Earning a year-end bonus is a rewarding accomplishment that celebrates you and the hard work you put in throughout the year. Whether it was expected or a surprise, the first question that typically comes to mind is what to do with your year-end bonus. It is easy to automatically think about spending it on a quick indulgence, but we will evaluate with you to ensure your bonus is optimized now and in the future.
Evaluating Your Short-and Long-Term Goals
At Cary Street Partners, we take the time to get to know more about you and your ambitions in life. As we talk through your upcoming plans, some aspirations may be more immediate than others. Your short-term goals are the things you wish to acquire or accomplish within the next 1-3 years, whereas your long-term goals focus on building security and stability for your later years.
We go beyond just managing portfolios — we provide personalized investment strategies designed to align with your financial goals and risk tolerance. Our approach leverages the flexibility and efficiency of ETFs and mutual funds to create diversified portfolios that are both dynamic and responsive to market conditions. By monitoring and adjusting these investments, we aim to optimize your portfolio to meet your objectives, whether you’re focused on preserving capital, generating income, or achieving long-term growth.
Understanding your timeline helps clarify how much money you should set aside and when you must start doing it. We are happy to map out your specific scenario and help you decide where your bonus money would be best spent to fulfill these wishes.
Strategic Ways to Invest Your Bonus Money
After having an idea of what your short and long-term goals are for the future, now you can better determine how your bonus money should be allocated. We are glad to walk through the options with you and figure out if it would be best for you to invest your bonus money, maximize your 401k retirement contribution, or use that money to complete your estate planning documents.
Where Should I Invest My Bonus Money?
We encourage you to use your bonus money in a way that works best for you. Instead of having it sit idly in a checking account, investing your bonus so that you can earn more over time is a smart choice. There are so many investment options out there that it can be overwhelming to choose on your own, but we at Cary Street Partners are here to help. With access to a wide-universe of investment options, we proactively narrow down appropriate options for you and your personal goals.
Should I Put My Bonus In My 401k?
Retirement can seem like it’s far away at times, but it can approach much quicker than you’d expect.
We aim to prepare you for any situation, whether you have a set age for when you’d like to stop working or are striving to retire earlier in life.
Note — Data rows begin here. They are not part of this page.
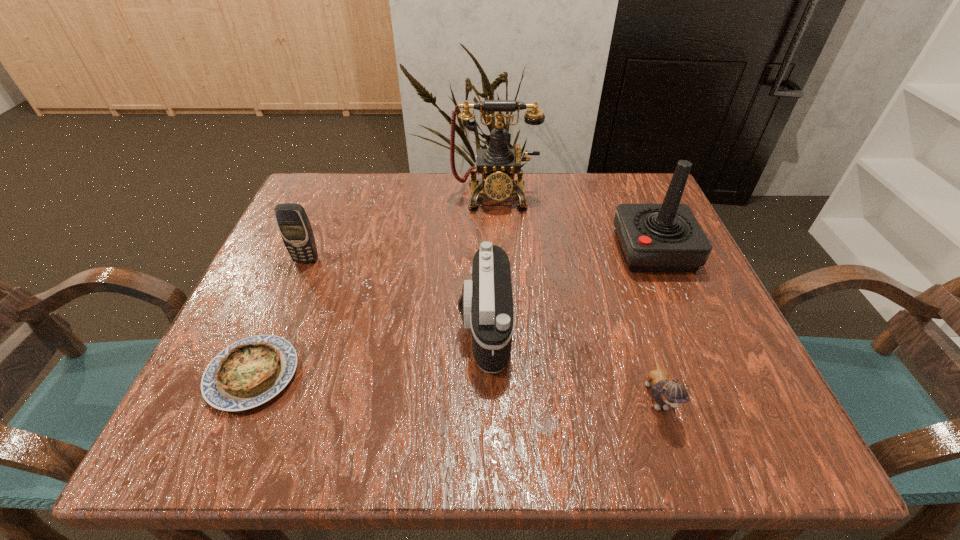 Image resolution: width=960 pixels, height=540 pixels. I want to click on free region at the far left corner, so click(x=359, y=176).

Image resolution: width=960 pixels, height=540 pixels. What are the coordinates of `free space at the near left corner of the desktop` in the screenshot? It's located at (269, 428).

Identify the location of free region at the far right corner of the desktop. Image resolution: width=960 pixels, height=540 pixels. (639, 173).

You are a GUI agent. You are given a task and a screenshot of the screen. Output one action in this format:
    pyautogui.click(x=<x>, y=<y>)
    Task: Click on the vacant space in between the fifth tallest object and the joystick
    The width and height of the screenshot is (960, 540).
    Given the screenshot: What is the action you would take?
    pyautogui.click(x=655, y=322)

The image size is (960, 540). Identify the location of free spot between the joystick and the second shortest object. (655, 322).

I want to click on vacant space that is in between the telephone and the cellular telephone, so click(400, 227).

Find the location of a particular element. This screenshot has height=540, width=960. vacant area that lies between the kitten and the quiche is located at coordinates (455, 384).

Locate an element on the screen. free space between the joystick and the kitten is located at coordinates (655, 322).

Locate an element on the screen. vacant region between the shortest object and the farthest object is located at coordinates (373, 285).

This screenshot has width=960, height=540. In order to click on vacant space that's between the camera and the cellular telephone in this screenshot , I will do `click(396, 293)`. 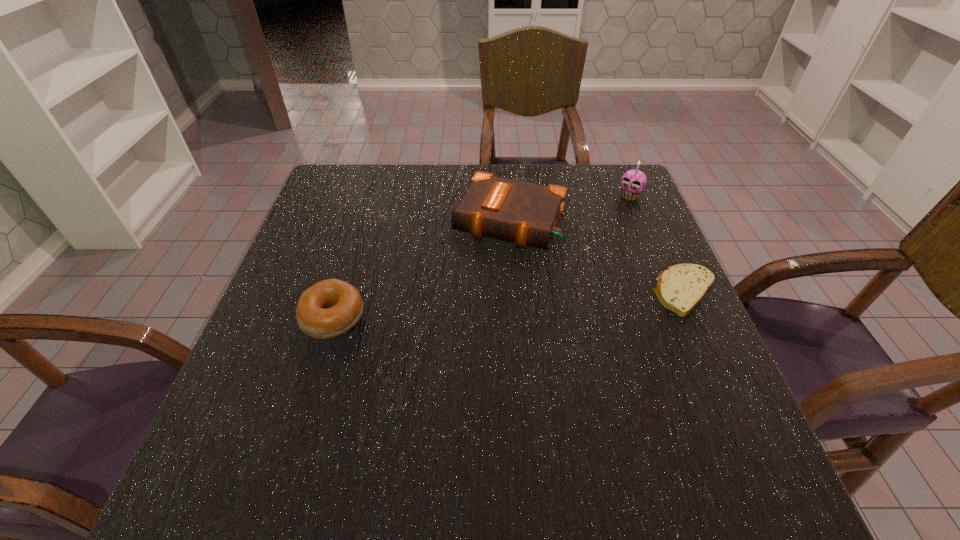 Identify the location of blank space at the far edge of the desktop. The height and width of the screenshot is (540, 960). (485, 163).

I want to click on vacant space at the near edge of the desktop, so coord(553,428).

The image size is (960, 540). In the image, there is a desktop. In order to click on free space at the left edge in this screenshot , I will do `click(307, 369)`.

At what (x,y) coordinates should I click in order to perform the action: click on free region at the right edge of the desktop. Please return your answer as a coordinate pair (x, y). The image size is (960, 540). Looking at the image, I should click on (695, 345).

Locate an element on the screen. The image size is (960, 540). vacant space at the far right corner of the desktop is located at coordinates (644, 205).

Locate an element on the screen. The image size is (960, 540). vacant space at the near right corner of the desktop is located at coordinates click(676, 415).

This screenshot has height=540, width=960. Find the location of `vacant area that lies between the shortest object and the cupcake`. vacant area that lies between the shortest object and the cupcake is located at coordinates (658, 245).

At what (x,y) coordinates should I click in order to perform the action: click on free space between the cupcake and the third tallest object. Please return your answer as a coordinate pair (x, y). The height and width of the screenshot is (540, 960). Looking at the image, I should click on (482, 257).

You are a GUI agent. You are given a task and a screenshot of the screen. Output one action in this format:
    pyautogui.click(x=<x>, y=<y>)
    Task: Click on the vacant space that is in between the shortest object and the third tallest object
    This screenshot has width=960, height=540.
    Given the screenshot: What is the action you would take?
    pyautogui.click(x=510, y=305)

The width and height of the screenshot is (960, 540). Find the location of `vacant area that lies between the bagel and the tallest object`. vacant area that lies between the bagel and the tallest object is located at coordinates (482, 257). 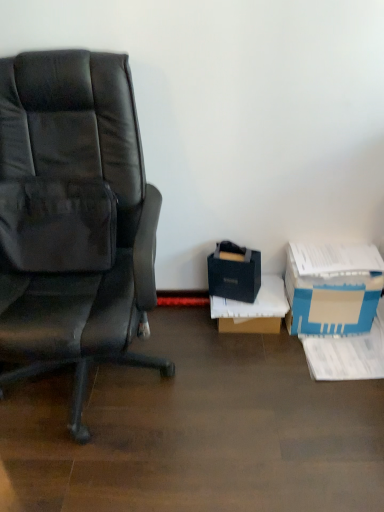 Where is `vacant area that is in front of black matte bag at lower right, the 3th box in the right-to-left sequence`? The image size is (384, 512). vacant area that is in front of black matte bag at lower right, the 3th box in the right-to-left sequence is located at coordinates (238, 307). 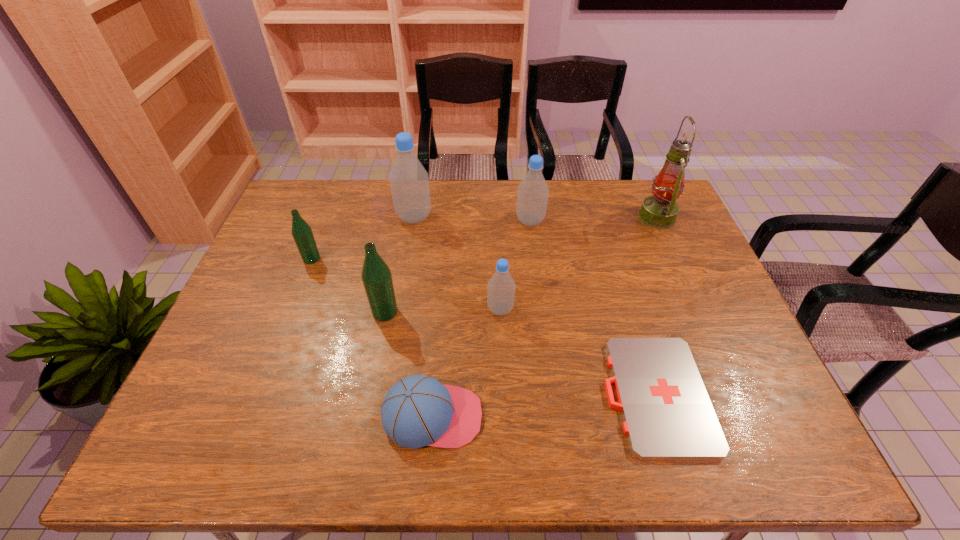 In order to click on the second closest object relative to the green oil lamp in this screenshot , I will do `click(667, 413)`.

Select which object is the sixth closest to the second object from right to left. Please provide its 2D coordinates. Your answer should be formatted as a tuple, i.e. [(x, y)], where the tuple contains the x and y coordinates of a point satisfying the conditions above.

[(409, 182)]

Select which bottle is the closest to the rightmost bottle. Please provide its 2D coordinates. Your answer should be formatted as a tuple, i.e. [(x, y)], where the tuple contains the x and y coordinates of a point satisfying the conditions above.

[(409, 182)]

Point out which bottle is positioned as the second nearest to the blue baseball cap. Please provide its 2D coordinates. Your answer should be formatted as a tuple, i.e. [(x, y)], where the tuple contains the x and y coordinates of a point satisfying the conditions above.

[(501, 287)]

The image size is (960, 540). In order to click on gray bottle that is the second closest to the baseball cap in this screenshot , I will do `click(409, 182)`.

Select which gray bottle appears as the third closest to the rightmost object. Please provide its 2D coordinates. Your answer should be formatted as a tuple, i.e. [(x, y)], where the tuple contains the x and y coordinates of a point satisfying the conditions above.

[(409, 182)]

Identify the location of free region that satisfies the following two spatial constraints: 1. on the back side of the fourth bottle from left to right; 2. on the left side of the rightmost bottle. (496, 221).

Find the location of a particular element. The image size is (960, 540). blank space that satisfies the following two spatial constraints: 1. on the back side of the green oil lamp; 2. on the right side of the leftmost bottle is located at coordinates (327, 218). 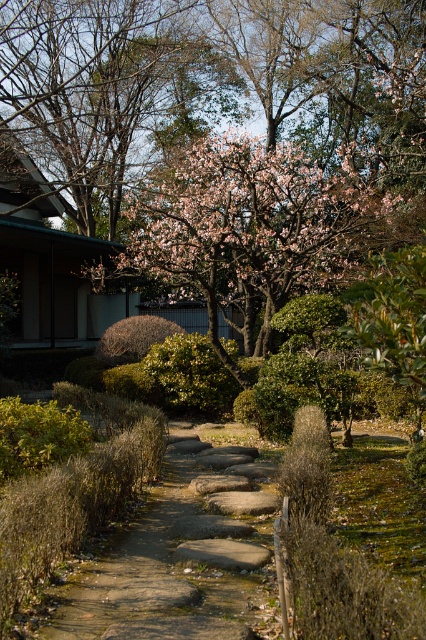 Question: Which point is farther to the camera?

Choices:
 (A) (143, 573)
 (B) (158, 362)
 (C) (164, 145)
 (D) (19, 416)

Answer: (C)

Question: Is pink blossoms at center to the right of green leafy bush at center from the viewer's perspective?

Choices:
 (A) yes
 (B) no

Answer: (A)

Question: Can you confirm if pink blossoms at center is bigger than green leafy bush at center?

Choices:
 (A) no
 (B) yes

Answer: (B)

Question: Does natural stone pathway at center have a greater width compared to green leafy bush at lower left?

Choices:
 (A) yes
 (B) no

Answer: (A)

Question: Which object is closer to the camera taking this photo?

Choices:
 (A) green leafy bush at center
 (B) green leafy bush at lower left

Answer: (B)

Question: Which object is the farthest from the pink blossoms at center?

Choices:
 (A) brown textured bush at center
 (B) green leafy bush at lower left
 (C) green leafy bush at center
 (D) pink blossom tree at upper center

Answer: (B) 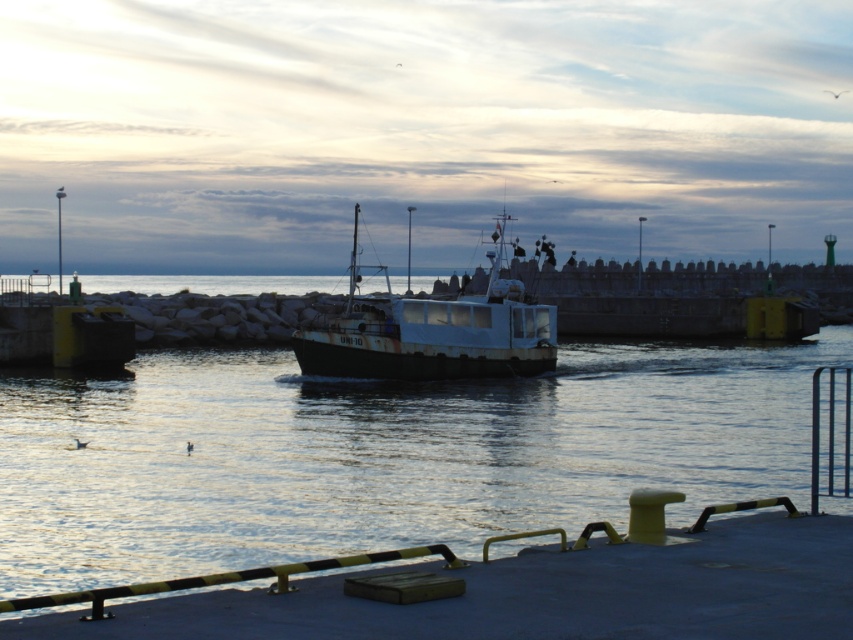 Is shiny metallic water at center positioned behind rusty metal boat at center?

No.

Does shiny metallic water at center appear on the right side of rusty metal boat at center?

In fact, shiny metallic water at center is to the left of rusty metal boat at center.

Is point (10, 564) farther from camera compared to point (550, 364)?

No, it is not.

Find the location of a particular element. shiny metallic water at center is located at coordinates (373, 456).

This screenshot has height=640, width=853. Describe the element at coordinates (544, 595) in the screenshot. I see `smooth rubber dock at lower center` at that location.

Who is more distant from viewer, (802, 566) or (521, 348)?

The point (521, 348) is behind.

Where is `smooth rubber dock at lower center`? This screenshot has height=640, width=853. smooth rubber dock at lower center is located at coordinates (544, 595).

Is point (296, 484) closer to viewer compared to point (776, 572)?

That is False.

Identify the location of shiny metallic water at center. (373, 456).

The width and height of the screenshot is (853, 640). I want to click on shiny metallic water at center, so click(373, 456). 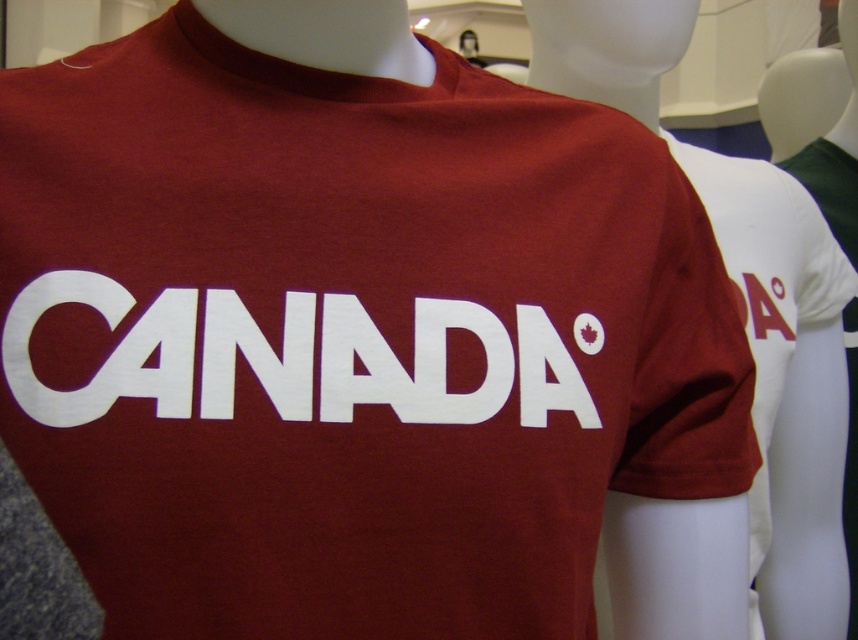 Measure the distance between point (602, 84) and camera.

Point (602, 84) and camera are 87.93 centimeters apart from each other.

Who is higher up, maroon t-shirt at center or matte red maple leaf at center?

maroon t-shirt at center

At what (x,y) coordinates should I click in order to perform the action: click on maroon t-shirt at center. Please return your answer as a coordinate pair (x, y). The height and width of the screenshot is (640, 858). Looking at the image, I should click on (742, 298).

Which of these two, maroon t-shirt at center or white matte text at center, stands shorter?

white matte text at center is shorter.

Can you confirm if maroon t-shirt at center is positioned above white matte text at center?

Yes.

Which is behind, point (576, 92) or point (313, 330)?

Positioned behind is point (576, 92).

Locate an element on the screen. This screenshot has width=858, height=640. maroon t-shirt at center is located at coordinates (742, 298).

Is point (554, 369) less distant than point (576, 332)?

Yes, point (554, 369) is closer to viewer.

Which is in front, point (454, 420) or point (576, 332)?

Positioned in front is point (454, 420).

Does point (351, 310) lie in front of point (577, 317)?

Yes, it is in front of point (577, 317).

The width and height of the screenshot is (858, 640). What are the coordinates of `white matte text at center` in the screenshot? It's located at (446, 365). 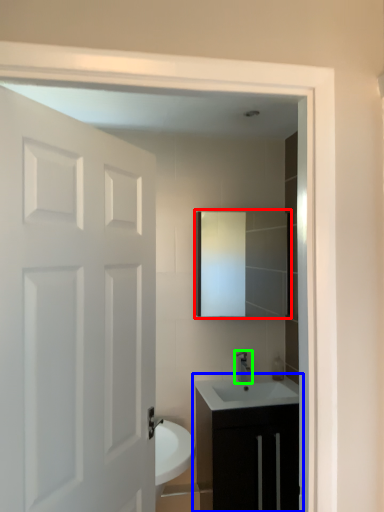 Question: Which object is positioned closest to mirror (highlighted by a red box)? Select from bathroom cabinet (highlighted by a blue box) and tap (highlighted by a green box).

Choices:
 (A) bathroom cabinet
 (B) tap

Answer: (B) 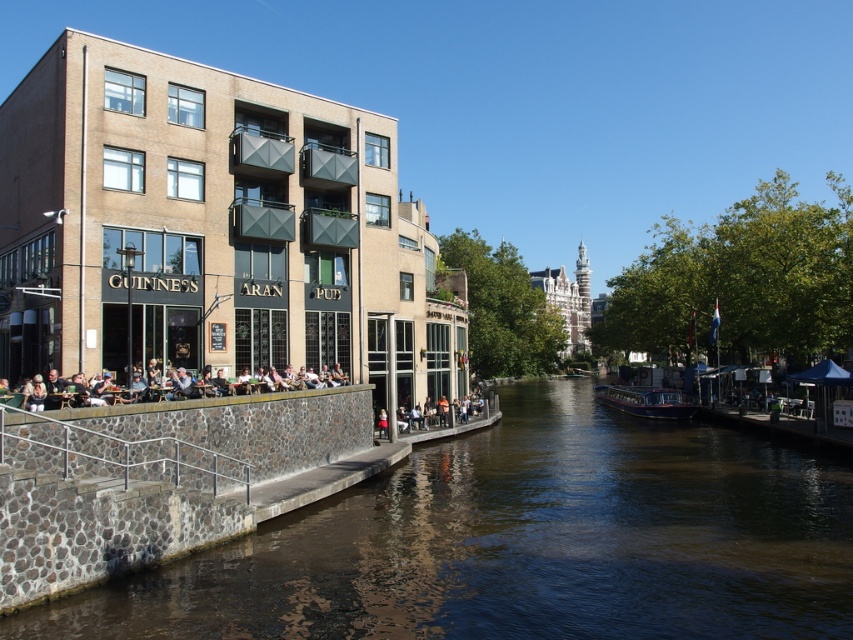 Is brown stone river at center to the right of stainless steel railing at lower left from the viewer's perspective?

Yes, brown stone river at center is to the right of stainless steel railing at lower left.

Does brown stone river at center have a lesser height compared to stainless steel railing at lower left?

Indeed, brown stone river at center has a lesser height compared to stainless steel railing at lower left.

Is point (529, 381) positioned behind point (202, 467)?

Yes, it is.

Where is `brown stone river at center`? The image size is (853, 640). brown stone river at center is located at coordinates (521, 541).

Does stainless steel railing at lower left appear on the right side of matte black chairs at left?

No, stainless steel railing at lower left is not to the right of matte black chairs at left.

From the picture: Can you confirm if stainless steel railing at lower left is positioned to the left of matte black chairs at left?

Indeed, stainless steel railing at lower left is positioned on the left side of matte black chairs at left.

Find the location of a particular element. This screenshot has height=640, width=853. stainless steel railing at lower left is located at coordinates (114, 454).

Which is below, matte black chairs at left or dark blue polished wood boat at center?

dark blue polished wood boat at center is below.

Which is behind, point (138, 400) or point (662, 417)?

Positioned behind is point (662, 417).

This screenshot has height=640, width=853. Describe the element at coordinates (103, 397) in the screenshot. I see `matte black chairs at left` at that location.

Find the location of a particular element. matte black chairs at left is located at coordinates (103, 397). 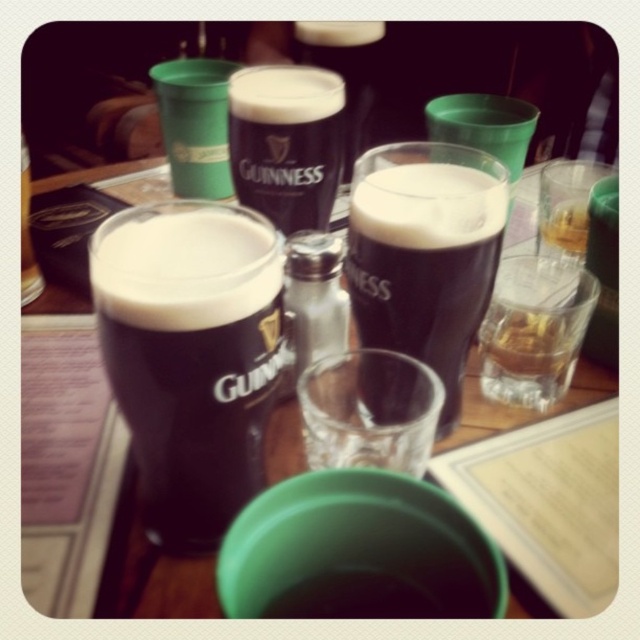 How much distance is there between guinness stout glass at center and translucent glass at upper right?

guinness stout glass at center and translucent glass at upper right are 8.87 inches apart from each other.

Does point (244, 163) come behind point (580, 180)?

No, (244, 163) is closer to viewer.

Locate an element on the screen. Image resolution: width=640 pixels, height=640 pixels. guinness stout glass at center is located at coordinates (285, 141).

Can you confirm if dark matte guinness pint at center is positioned to the left of transparent glass at center?

Indeed, dark matte guinness pint at center is positioned on the left side of transparent glass at center.

Is dark matte guinness pint at center bigger than transparent glass at center?

Yes.

Which is in front, point (122, 308) or point (412, 362)?

Positioned in front is point (122, 308).

The width and height of the screenshot is (640, 640). In order to click on dark matte guinness pint at center in this screenshot , I will do `click(189, 355)`.

Does point (454, 352) lie in front of point (342, 416)?

That is True.

Consider the image. Is dark glass stout at center smaller than transparent glass at center?

Actually, dark glass stout at center might be larger than transparent glass at center.

You are a GUI agent. You are given a task and a screenshot of the screen. Output one action in this format:
    pyautogui.click(x=<x>, y=<y>)
    Task: Click on the dark glass stout at center
    Image resolution: width=640 pixels, height=640 pixels.
    Given the screenshot: What is the action you would take?
    pyautogui.click(x=424, y=264) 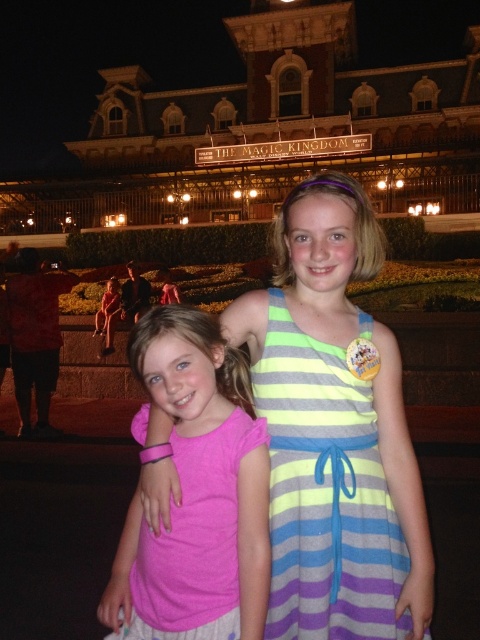 Question: In this image, where is pink fabric dress at center located relative to pink fabric shirt at center?

Choices:
 (A) above
 (B) below

Answer: (A)

Question: Which point appears farthest from the camera in this image?

Choices:
 (A) (x=204, y=461)
 (B) (x=332, y=292)

Answer: (B)

Question: Is pink fabric dress at center further to camera compared to pink fabric shirt at center?

Choices:
 (A) yes
 (B) no

Answer: (A)

Question: Does pink fabric dress at center have a larger size compared to pink fabric shirt at center?

Choices:
 (A) no
 (B) yes

Answer: (B)

Question: Which of the following is the closest to the observer?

However, there are some standard rules that you should be aware of before putting your bonus money into your 401k plan.
If you are asking yourself, “How much of my bonus should I put in my 401k?”, we can assist you in figuring that out. Every year, there is a maximum amount that you can allocate toward your retirement plan, and if you haven’t yet hit that number, contributing to your 401k is an excellent way to use your bonus money. There may also be some restrictions as to when you can contribute to your account and if it would be advantageous for your tax situation. Not all employers will allow you to contribute your bonus to your 401k after you receive it. If your employer does not allow for after-tax contributions like your bonus to go into your 401k, you may be able to designate a portion of your bonus to your 401k via your HR payroll team before it is processed. We at Cary Street Partners would be happy to help analyze your current circumstances and guide you to a personalized solution.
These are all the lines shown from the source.